▶ _Data listing_
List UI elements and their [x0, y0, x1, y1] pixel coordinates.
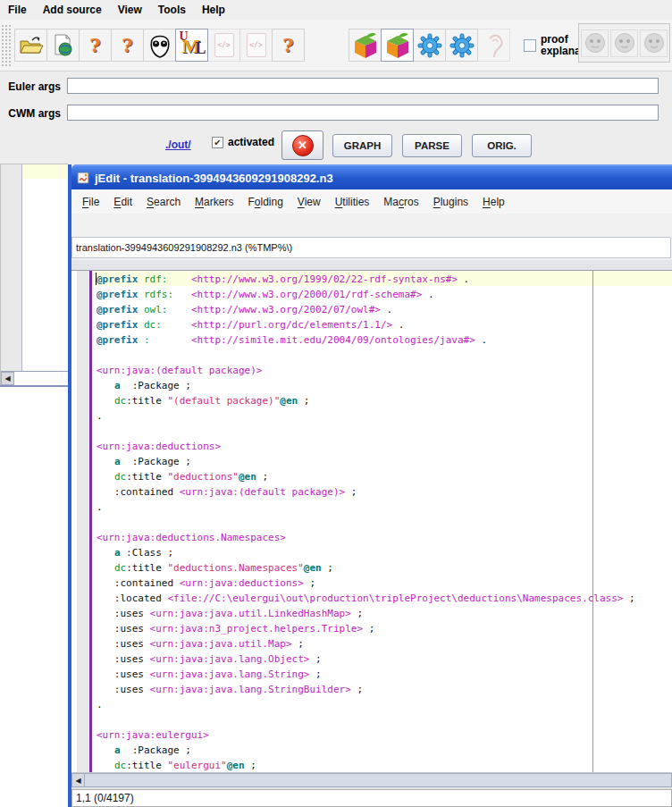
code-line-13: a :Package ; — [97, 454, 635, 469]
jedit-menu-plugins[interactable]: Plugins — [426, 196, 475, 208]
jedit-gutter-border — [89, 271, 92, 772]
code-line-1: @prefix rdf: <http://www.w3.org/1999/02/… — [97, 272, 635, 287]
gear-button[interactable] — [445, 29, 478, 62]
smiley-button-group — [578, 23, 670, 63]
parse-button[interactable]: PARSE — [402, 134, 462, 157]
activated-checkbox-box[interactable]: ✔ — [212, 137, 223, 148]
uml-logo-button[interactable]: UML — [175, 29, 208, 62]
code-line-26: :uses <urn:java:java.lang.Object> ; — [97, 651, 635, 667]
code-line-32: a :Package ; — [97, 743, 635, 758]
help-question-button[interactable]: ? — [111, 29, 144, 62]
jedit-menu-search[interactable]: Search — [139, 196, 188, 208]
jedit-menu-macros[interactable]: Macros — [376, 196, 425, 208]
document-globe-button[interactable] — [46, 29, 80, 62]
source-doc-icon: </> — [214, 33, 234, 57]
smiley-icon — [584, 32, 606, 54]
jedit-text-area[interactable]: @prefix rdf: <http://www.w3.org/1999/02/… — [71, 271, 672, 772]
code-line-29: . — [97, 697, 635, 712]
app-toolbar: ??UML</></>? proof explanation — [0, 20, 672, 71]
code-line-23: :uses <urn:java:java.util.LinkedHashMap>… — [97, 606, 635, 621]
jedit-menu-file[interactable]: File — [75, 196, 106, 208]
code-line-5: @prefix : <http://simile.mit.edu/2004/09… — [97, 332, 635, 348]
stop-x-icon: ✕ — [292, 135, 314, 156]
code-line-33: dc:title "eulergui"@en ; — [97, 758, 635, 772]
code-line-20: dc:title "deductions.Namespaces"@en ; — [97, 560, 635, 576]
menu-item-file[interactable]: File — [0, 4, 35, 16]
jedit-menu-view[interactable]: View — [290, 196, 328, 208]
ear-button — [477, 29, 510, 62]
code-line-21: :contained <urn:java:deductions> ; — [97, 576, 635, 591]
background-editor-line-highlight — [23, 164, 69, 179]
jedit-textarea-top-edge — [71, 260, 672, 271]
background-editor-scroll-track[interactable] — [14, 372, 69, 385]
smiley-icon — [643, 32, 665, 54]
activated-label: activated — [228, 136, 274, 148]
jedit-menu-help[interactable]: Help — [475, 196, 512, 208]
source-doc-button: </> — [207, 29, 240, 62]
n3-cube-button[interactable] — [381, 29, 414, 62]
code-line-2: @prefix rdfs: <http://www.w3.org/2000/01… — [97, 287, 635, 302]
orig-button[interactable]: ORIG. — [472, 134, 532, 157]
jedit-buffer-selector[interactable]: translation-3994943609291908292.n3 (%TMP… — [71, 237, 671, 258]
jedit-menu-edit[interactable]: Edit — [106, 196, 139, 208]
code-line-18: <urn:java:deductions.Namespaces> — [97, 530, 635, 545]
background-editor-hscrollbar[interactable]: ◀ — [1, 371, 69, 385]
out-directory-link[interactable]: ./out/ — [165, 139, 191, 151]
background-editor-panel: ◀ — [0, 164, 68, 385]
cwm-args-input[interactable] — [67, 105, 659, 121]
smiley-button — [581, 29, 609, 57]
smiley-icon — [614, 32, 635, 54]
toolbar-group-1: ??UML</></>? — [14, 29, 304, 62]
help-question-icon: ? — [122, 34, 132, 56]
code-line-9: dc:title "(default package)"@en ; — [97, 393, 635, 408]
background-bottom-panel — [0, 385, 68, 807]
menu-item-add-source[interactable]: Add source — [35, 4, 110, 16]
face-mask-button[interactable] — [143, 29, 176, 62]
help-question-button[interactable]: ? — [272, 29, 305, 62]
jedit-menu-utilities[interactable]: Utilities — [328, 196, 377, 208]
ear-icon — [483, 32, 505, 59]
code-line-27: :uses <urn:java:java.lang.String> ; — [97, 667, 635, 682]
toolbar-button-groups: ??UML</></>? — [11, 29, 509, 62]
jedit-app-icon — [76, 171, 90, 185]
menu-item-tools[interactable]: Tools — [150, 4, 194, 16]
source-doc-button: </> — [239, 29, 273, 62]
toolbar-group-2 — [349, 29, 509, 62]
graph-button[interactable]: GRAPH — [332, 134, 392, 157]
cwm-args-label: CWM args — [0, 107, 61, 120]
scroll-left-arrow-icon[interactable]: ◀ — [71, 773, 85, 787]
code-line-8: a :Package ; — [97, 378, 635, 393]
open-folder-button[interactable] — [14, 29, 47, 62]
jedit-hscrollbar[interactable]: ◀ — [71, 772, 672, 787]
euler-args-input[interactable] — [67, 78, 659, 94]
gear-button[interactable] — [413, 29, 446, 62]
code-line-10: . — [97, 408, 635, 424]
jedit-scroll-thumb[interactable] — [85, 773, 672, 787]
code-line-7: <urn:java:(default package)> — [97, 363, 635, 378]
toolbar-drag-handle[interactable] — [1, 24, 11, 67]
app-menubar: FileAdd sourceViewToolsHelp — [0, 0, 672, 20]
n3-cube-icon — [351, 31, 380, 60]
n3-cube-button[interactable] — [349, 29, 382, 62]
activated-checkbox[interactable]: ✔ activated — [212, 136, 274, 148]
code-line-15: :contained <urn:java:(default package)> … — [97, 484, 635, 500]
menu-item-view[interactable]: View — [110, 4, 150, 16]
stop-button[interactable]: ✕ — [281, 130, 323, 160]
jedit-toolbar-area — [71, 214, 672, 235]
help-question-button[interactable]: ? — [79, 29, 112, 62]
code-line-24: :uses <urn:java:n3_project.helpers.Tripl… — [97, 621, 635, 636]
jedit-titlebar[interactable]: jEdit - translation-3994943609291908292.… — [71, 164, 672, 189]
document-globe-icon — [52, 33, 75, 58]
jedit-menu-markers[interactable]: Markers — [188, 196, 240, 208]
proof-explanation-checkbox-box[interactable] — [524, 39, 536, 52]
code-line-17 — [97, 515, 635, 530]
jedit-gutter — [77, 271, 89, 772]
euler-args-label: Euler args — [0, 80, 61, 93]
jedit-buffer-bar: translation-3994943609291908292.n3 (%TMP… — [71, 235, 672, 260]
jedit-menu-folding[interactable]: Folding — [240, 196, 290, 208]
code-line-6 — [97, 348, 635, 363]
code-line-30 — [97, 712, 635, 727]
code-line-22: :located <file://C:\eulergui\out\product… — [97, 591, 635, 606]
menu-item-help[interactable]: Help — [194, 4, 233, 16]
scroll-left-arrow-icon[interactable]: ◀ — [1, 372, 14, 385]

▶ _Work instructions_
Restate the listing above word for word and skip each picture.

▶ _Written solution_
List UI elements and their [x0, y0, x1, y1] pixel coordinates.
code-line-13: a :Package ; — [97, 454, 635, 469]
jedit-menu-plugins[interactable]: Plugins — [426, 196, 475, 208]
jedit-gutter-border — [89, 271, 92, 772]
code-line-1: @prefix rdf: <http://www.w3.org/1999/02/… — [97, 272, 635, 287]
gear-button[interactable] — [445, 29, 478, 62]
smiley-button-group — [578, 23, 670, 63]
parse-button[interactable]: PARSE — [402, 134, 462, 157]
activated-checkbox-box[interactable]: ✔ — [212, 137, 223, 148]
uml-logo-button[interactable]: UML — [175, 29, 208, 62]
code-line-26: :uses <urn:java:java.lang.Object> ; — [97, 651, 635, 667]
code-line-32: a :Package ; — [97, 743, 635, 758]
help-question-button[interactable]: ? — [111, 29, 144, 62]
jedit-menu-search[interactable]: Search — [139, 196, 188, 208]
jedit-menu-macros[interactable]: Macros — [376, 196, 425, 208]
document-globe-button[interactable] — [46, 29, 80, 62]
source-doc-icon: </> — [214, 33, 234, 57]
smiley-icon — [584, 32, 606, 54]
jedit-text-area[interactable]: @prefix rdf: <http://www.w3.org/1999/02/… — [71, 271, 672, 772]
code-line-29: . — [97, 697, 635, 712]
app-toolbar: ??UML</></>? proof explanation — [0, 20, 672, 71]
code-line-23: :uses <urn:java:java.util.LinkedHashMap>… — [97, 606, 635, 621]
jedit-menu-file[interactable]: File — [75, 196, 106, 208]
code-line-5: @prefix : <http://simile.mit.edu/2004/09… — [97, 332, 635, 348]
stop-x-icon: ✕ — [292, 135, 314, 156]
code-line-33: dc:title "eulergui"@en ; — [97, 758, 635, 772]
code-line-20: dc:title "deductions.Namespaces"@en ; — [97, 560, 635, 576]
menu-item-file[interactable]: File — [0, 4, 35, 16]
jedit-menu-view[interactable]: View — [290, 196, 328, 208]
ear-button — [477, 29, 510, 62]
code-line-21: :contained <urn:java:deductions> ; — [97, 576, 635, 591]
background-editor-line-highlight — [23, 164, 69, 179]
jedit-textarea-top-edge — [71, 260, 672, 271]
background-editor-scroll-track[interactable] — [14, 372, 69, 385]
smiley-icon — [643, 32, 665, 54]
activated-label: activated — [228, 136, 274, 148]
jedit-menu-help[interactable]: Help — [475, 196, 512, 208]
source-doc-button: </> — [207, 29, 240, 62]
n3-cube-button[interactable] — [381, 29, 414, 62]
code-line-2: @prefix rdfs: <http://www.w3.org/2000/01… — [97, 287, 635, 302]
orig-button[interactable]: ORIG. — [472, 134, 532, 157]
jedit-buffer-selector[interactable]: translation-3994943609291908292.n3 (%TMP… — [71, 237, 671, 258]
jedit-menu-edit[interactable]: Edit — [106, 196, 139, 208]
code-line-18: <urn:java:deductions.Namespaces> — [97, 530, 635, 545]
background-editor-hscrollbar[interactable]: ◀ — [1, 371, 69, 385]
out-directory-link[interactable]: ./out/ — [165, 139, 191, 151]
background-editor-panel: ◀ — [0, 164, 68, 385]
cwm-args-input[interactable] — [67, 105, 659, 121]
smiley-button — [581, 29, 609, 57]
smiley-icon — [614, 32, 635, 54]
toolbar-group-1: ??UML</></>? — [14, 29, 304, 62]
help-question-icon: ? — [122, 34, 132, 56]
code-line-9: dc:title "(default package)"@en ; — [97, 393, 635, 408]
background-bottom-panel — [0, 385, 68, 807]
menu-item-add-source[interactable]: Add source — [35, 4, 110, 16]
face-mask-button[interactable] — [143, 29, 176, 62]
help-question-button[interactable]: ? — [272, 29, 305, 62]
jedit-menu-utilities[interactable]: Utilities — [328, 196, 377, 208]
ear-icon — [483, 32, 505, 59]
code-line-27: :uses <urn:java:java.lang.String> ; — [97, 667, 635, 682]
toolbar-button-groups: ??UML</></>? — [11, 29, 509, 62]
jedit-app-icon — [76, 171, 90, 185]
menu-item-tools[interactable]: Tools — [150, 4, 194, 16]
source-doc-button: </> — [239, 29, 273, 62]
toolbar-group-2 — [349, 29, 509, 62]
graph-button[interactable]: GRAPH — [332, 134, 392, 157]
cwm-args-label: CWM args — [0, 107, 61, 120]
scroll-left-arrow-icon[interactable]: ◀ — [71, 773, 85, 787]
code-line-8: a :Package ; — [97, 378, 635, 393]
open-folder-button[interactable] — [14, 29, 47, 62]
jedit-hscrollbar[interactable]: ◀ — [71, 772, 672, 787]
euler-args-input[interactable] — [67, 78, 659, 94]
gear-button[interactable] — [413, 29, 446, 62]
code-line-10: . — [97, 408, 635, 424]
jedit-scroll-thumb[interactable] — [85, 773, 672, 787]
code-line-7: <urn:java:(default package)> — [97, 363, 635, 378]
toolbar-drag-handle[interactable] — [1, 24, 11, 67]
app-menubar: FileAdd sourceViewToolsHelp — [0, 0, 672, 20]
n3-cube-icon — [351, 31, 380, 60]
n3-cube-button[interactable] — [349, 29, 382, 62]
activated-checkbox[interactable]: ✔ activated — [212, 136, 274, 148]
code-line-15: :contained <urn:java:(default package)> … — [97, 484, 635, 500]
menu-item-view[interactable]: View — [110, 4, 150, 16]
stop-button[interactable]: ✕ — [281, 130, 323, 160]
jedit-toolbar-area — [71, 214, 672, 235]
help-question-button[interactable]: ? — [79, 29, 112, 62]
code-line-24: :uses <urn:java:n3_project.helpers.Tripl… — [97, 621, 635, 636]
jedit-titlebar[interactable]: jEdit - translation-3994943609291908292.… — [71, 164, 672, 189]
document-globe-icon — [52, 33, 75, 58]
jedit-menu-markers[interactable]: Markers — [188, 196, 240, 208]
proof-explanation-checkbox-box[interactable] — [524, 39, 536, 52]
code-line-17 — [97, 515, 635, 530]
jedit-gutter — [77, 271, 89, 772]
euler-args-label: Euler args — [0, 80, 61, 93]
jedit-buffer-bar: translation-3994943609291908292.n3 (%TMP… — [71, 235, 672, 260]
jedit-menu-folding[interactable]: Folding — [240, 196, 290, 208]
code-line-6 — [97, 348, 635, 363]
code-line-30 — [97, 712, 635, 727]
code-line-22: :located <file://C:\eulergui\out\product… — [97, 591, 635, 606]
menu-item-help[interactable]: Help — [194, 4, 233, 16]
scroll-left-arrow-icon[interactable]: ◀ — [1, 372, 14, 385]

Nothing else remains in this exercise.